A. B. : Aujourd’hui, toutes les marques qui se lancent misent sur un réseau clef pour réussir leur aventure. Pour une marque de food, on pourrait penser qu’Instagram, où l’image est reine, serait le réseau idéal. Sauf qu’on ne vend pas des salades instagrammables, mais des produits en barres ou en poudre. On aurait pu miser sur LinkedIn, mais c’est un réseau beaucoup trop B2B pour nous. Avant même que Clubhouse n’existe, on cherchait un endroit qui nous permette d’instaurer un dialogue plus ouvert, qui fasse entendre ceux qui n’ont pas l’habitude de parler. C’est très en lien avec Feed.back, notre fonds de dotation : nous reversons 1% de notre chiffre d’affaires à ceux qui n’ont pas de chance mais qui rêvent grand, et qui veulent s’en sortir. On retrouve un peu ça avec Clubhouse. Pas besoin d’être quelqu’un d’important pour lever la main, et dialoguer avec des gens inspirants.

Bon alors, Feed., c’est un média ou pas ?

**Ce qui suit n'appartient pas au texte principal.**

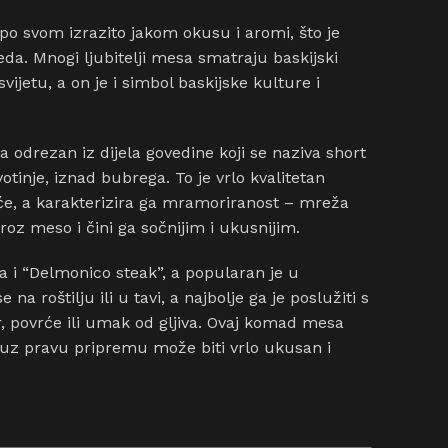
 po svom izrazito jakom okusu i aromi, što je
da. Mnogi ljubitelji mesa smatraju baskijski
vijetu, a on je i simbol baskijske kulture i
 odrezan iz dijela govedine koji se naziva short
votinje, iznad bubrega. To je vrlo kvalitetan
, a karakterizira ga mramoriranost – mreža
roz meso i čini ga sočnijim i ukusnijim.
a i “Delmonico steak”, a popularan je u
na roštilju ili u tavi, a najbolje ga je poslužiti s
, povrće ili umak od gljiva. Ovaj komad mesa
 uz pravu pripremu može biti vrlo ukusan i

A. B. : Feed. n’est pas un média dans le sens traditionnel du terme. C’est un média dans le sens « haut-parleur », qui permet de faire rayonner et d’augmenter la portée de nos idées, avec une finalité : celle d’aider les gens à se déployer. Mais il n’est pas question de revoir notre business model : nous continuons à être une marque de nutrition. Il y a aussi la question de la légitimité : certains se demandent ce que l’on fait, pourquoi nous adressons tel ou tel sujet. Notre force, c’est juste de savoir quel canal investir pour raconter notre histoire. Et si c’est sur un nouveau réseau social, on y va. Par ailleurs, je ne pense pas qu’un média soit prêt à investir autant que nous sur le sujet. Ce que je prédis, c’est que de nouveaux acteurs vont naître sur – et grâce à – cette plateforme.